CoSTEPの1年で大変なことはありましたか?
本平さん
・1年間楽しかったです。ひとりではなくチームで活動していたので、大変なときは助け合って乗り切ることができました。あまり心配することはないのではないでしょうか。

 

佐藤さん
・イベントの準備が直前までずれ込んだ時はちょっと大変だったように思います。

 

高橋さん
・選科Aの場合は、8月の集中演習がひとつのピークになり、それが終わった後にちょっと気が抜けてしまうようなところがあります。講義の内容も本格的になってきて、自分の価値観が変わってきて、もやもやすることが多くなってきます。選科Aでは秋がひとつ大変な時期になるかもしれません。そこを乗り切ったのは締め切りがあったからでしょうか。

 

選科Aと選科Bを迷っています
石澤さん
・私もすごく迷っていました。私はサイエンスワークショップをやっていたので、選科Aに興味がありました。しかし、だからこそ、今までやっていなかったライティングを学んで、自分のスキルを深めてみたいと思い、選科Bを受講しました。

 

高橋さん
・私が選科Aを受講したのは、地域でサイエンスイベントを実施し継続するための、ノウハウを知りたかったからです。そういうことをしたい人には選科Aをお勧めします。またライティングのお仕事をしている人には、選科Bで学んだことはそのまま仕事に活かせると思います。

 

選科の修了式発表はSNSなどを通じて行うことになりますが、本当に準備ができるのですか?
高橋さん
・できます。
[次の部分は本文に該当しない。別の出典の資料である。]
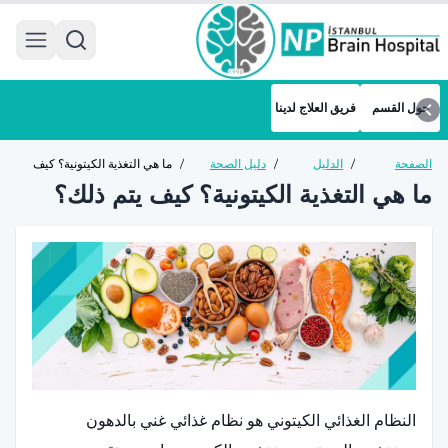
 menu
حول القسم
فريق العلاج لدينا
الصفحة
/
الدليل
/
دليل الصحة
/
ما هي التغذية الكيتونية؟ كيف
الرئيسية
الصحي
العامة
يتم ذلك؟
ما هي التغذية الكيتونية؟ كيف يتم ذلك؟
النظام الغذائي الكيتوني هو نظام غذائي غني بالدهون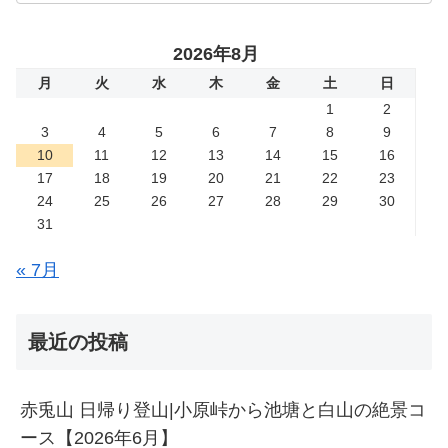
2026年8月
月
火
水
木
金
土
日
1
2
3
4
5
6
7
8
9
10
11
12
13
14
15
16
17
18
19
20
21
22
23
24
25
26
27
28
29
30
31
« 7月
最近の投稿
赤兎山 日帰り登山|小原峠から池塘と白山の絶景コ
ース【2026年6月】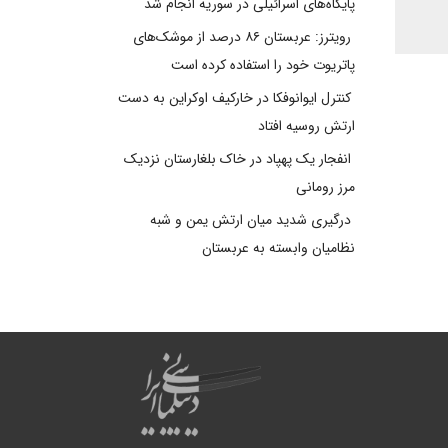
پایگاه‌های اسرائیلی در سوریه انجام شد
رویترز: عربستان ۸۶ درصد از موشک‌های
پاتریوت خود را استفاده کرده است
کنترل ایوانوفکا در خارکیف اوکراین به دست
ارتش روسیه افتاد
انفجار یک پهپاد در خاک بلغارستان نزدیک
مرز رومانی
درگیری شدید میان ارتش یمن و شبه
نظامیان وابسته به عربستان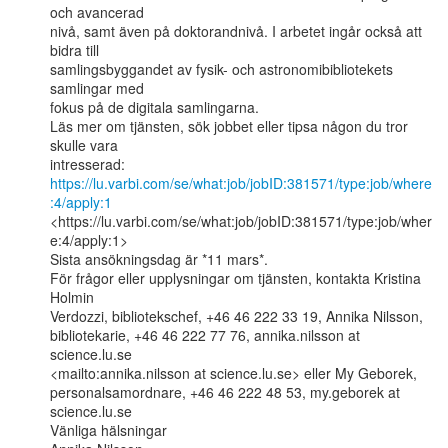
och avancerad

nivå, samt även på doktorandnivå. I arbetet ingår också att 
bidra till

samlingsbyggandet av fysik- och astronomibibliotekets 
samlingar med

fokus på de digitala samlingarna.

Läs mer om tjänsten, sök jobbet eller tipsa någon du tror 
skulle vara

https://lu.varbi.com/se/what:job/jobID:381571/type:job/where
:4/apply:1
<https://lu.varbi.com/se/what:job/jobID:381571/type:job/wher
e:4/apply:1>

Sista ansökningsdag är *11 mars*.

För frågor eller upplysningar om tjänsten, kontakta Kristina 
Holmin

Verdozzi, bibliotekschef, +46 46 222 33 19, Annika Nilsson,

bibliotekarie, +46 46 222 77 76, annika.nilsson at 
science.lu.se

<mailto:annika.nilsson at science.lu.se> eller My Geborek,

personalsamordnare, +46 46 222 48 53, my.geborek at 
science.lu.se

Vänliga hälsningar
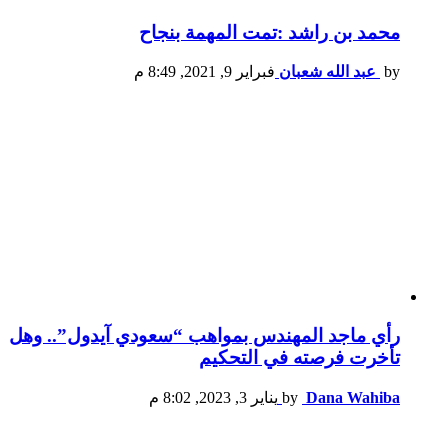
محمد بن راشد :تمت المهمة بنجاح
by
عبد الله شعبان
فبراير 9, 2021, 8:49 م
رأي ماجد المهندس بمواهب “سعودي آيدول”.. وهل
تأخرت فرصته في التحكيم
Dana Wahiba
by
يناير 3, 2023, 8:02 م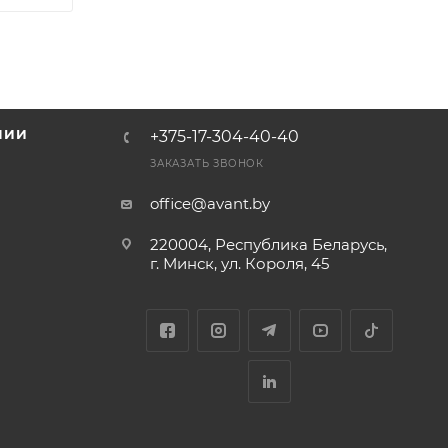
НИИ
+375-17-304-40-40
и
ЗАКАЗАТЬ ЗВОНОК
office@avant.by
220004, Республика Беларусь,
г. Минск, ул. Короля, 45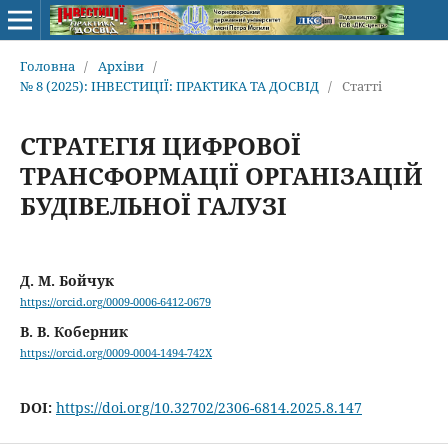
Головна
/
Архіви
/
№ 8 (2025): ІНВЕСТИЦІЇ: ПРАКТИКА ТА ДОСВІД
/
Статті
СТРАТЕГІЯ ЦИФРОВОЇ
ТРАНСФОРМАЦІЇ ОРГАНІЗАЦІЙ
БУДІВЕЛЬНОЇ ГАЛУЗІ
Д. М. Бойчук
https://orcid.org/0009-0006-6412-0679
В. В. Коберник
https://orcid.org/0009-0004-1494-742X
DOI:
https://doi.org/10.32702/2306-6814.2025.8.147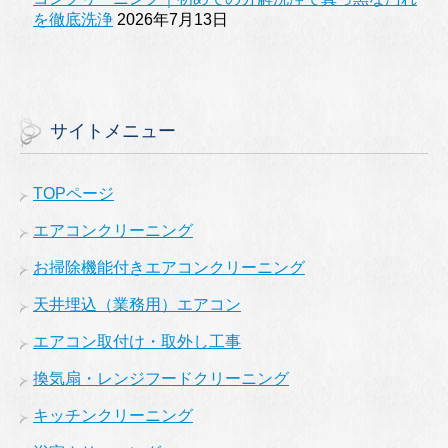
を徹底洗浄
2026年7月13日
サイトメニュー
TOPページ
エアコンクリーニング
お掃除機能付きエアコンクリーニング
天井埋込（業務用）エアコン
エアコン取付け・取外し工事
換気扇・レンジフードクリーニング
キッチンクリーニング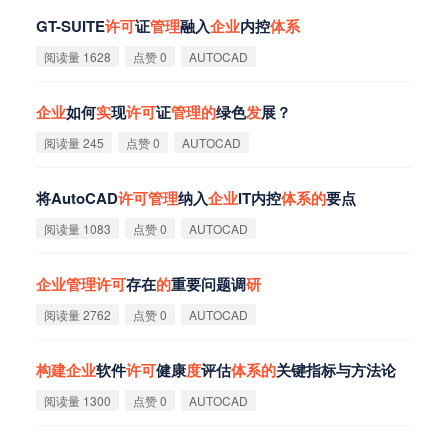
GT-SUITE
许
可
证
管
理
融入
企
业
内控
体
系
阅读量 1628
点赞 0
AUTOCAD
企
业
如何
实
现
许
可
证
管
理
的
绿色
发
展？
阅读量 245
点赞 0
AUTOCAD
将AutoCAD
许
可
管
理
纳入
企
业
IT内控
体
系
的
要点
阅读量 1083
点赞 0
AUTOCAD
企
业
管
理
许
可
存在
的
重要问题调
研
阅读量 2762
点赞 0
AUTOCAD
构
建
企
业
软件
许
可
健康
度
评估
体
系
的
关键指标与方法论
阅读量 1300
点赞 0
AUTOCAD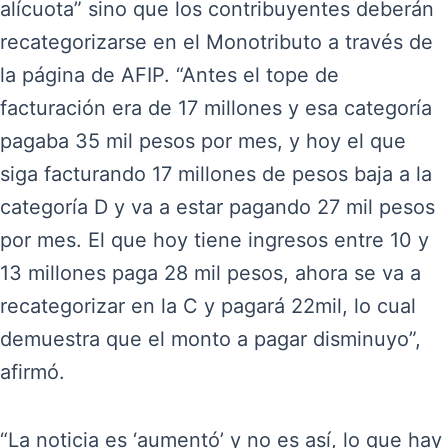
alícuota” sino que los contribuyentes deberán
recategorizarse en el Monotributo a través de
la página de AFIP. “Antes el tope de
facturación era de 17 millones y esa categoría
pagaba 35 mil pesos por mes, y hoy el que
siga facturando 17 millones de pesos baja a la
categoría D y va a estar pagando 27 mil pesos
por mes. El que hoy tiene ingresos entre 10 y
13 millones paga 28 mil pesos, ahora se va a
recategorizar en la C y pagará 22mil, lo cual
demuestra que el monto a pagar disminuyo”,
afirmó.
“La noticia es ‘aumentó’ y no es así, lo que hay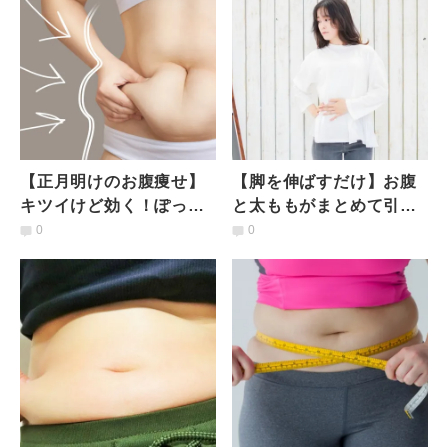
【正月明けのお腹痩せ】
【脚を伸ばすだけ】お腹
キツイけど効く！ぽっこ
と太ももがまとめて引き
りお腹が凹む四つ這い運
締まる下半身エクササイ
0
0
動｜呼吸と合わせて動く
ズ
のがコツ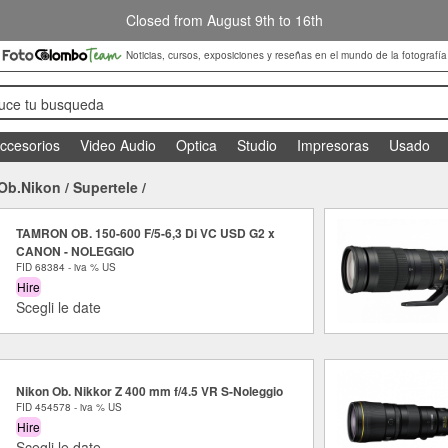
Closed from August 9th to 16th
Noticias, cursos, exposiciones y reseñas en el mundo de la fotografía
duce tu busqueda
ccesorios
Video Audio
Optica
Studio
Impresoras
Usado
Ob.Nikon
/
Supertele
/
TAMRON OB. 150-600 F/5-6,3 Di VC USD G2 x
CANON - NOLEGGIO
FID 68384 - iva % US
Hire
Scegli le date
Nikon Ob. Nikkor Z 400 mm f/4.5 VR S-Noleggio
FID 454578 - iva % US
Hire
Scegli le date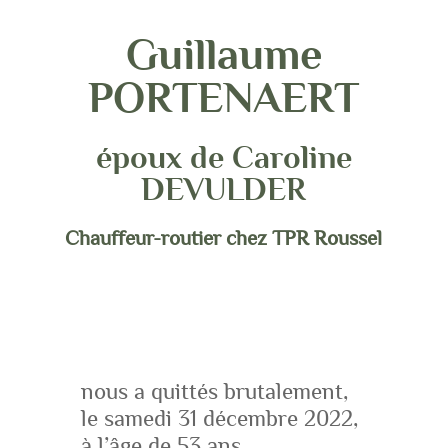
Guillaume
PORTENAERT
époux de Caroline
DEVULDER
Chauffeur-routier chez TPR Roussel
nous a quittés brutalement,
le samedi 31 décembre 2022,
à l’âge de 53 ans.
もちろん札幌にいるメンバーが中心になって準備をすすめるのですが、アイディアを出し合ったり、スライドをつくるなど、離れていてもできることはそれぞれ分担しておこなっていきました。

 

石澤さん
・選科Aと同じように、札幌のメンバーが中心となりつつも、遠隔にいるメンバーがSNSで協力していく体制をつくって準備をすすめていきました。みんなで最後まで作りあう経験があって良かったです。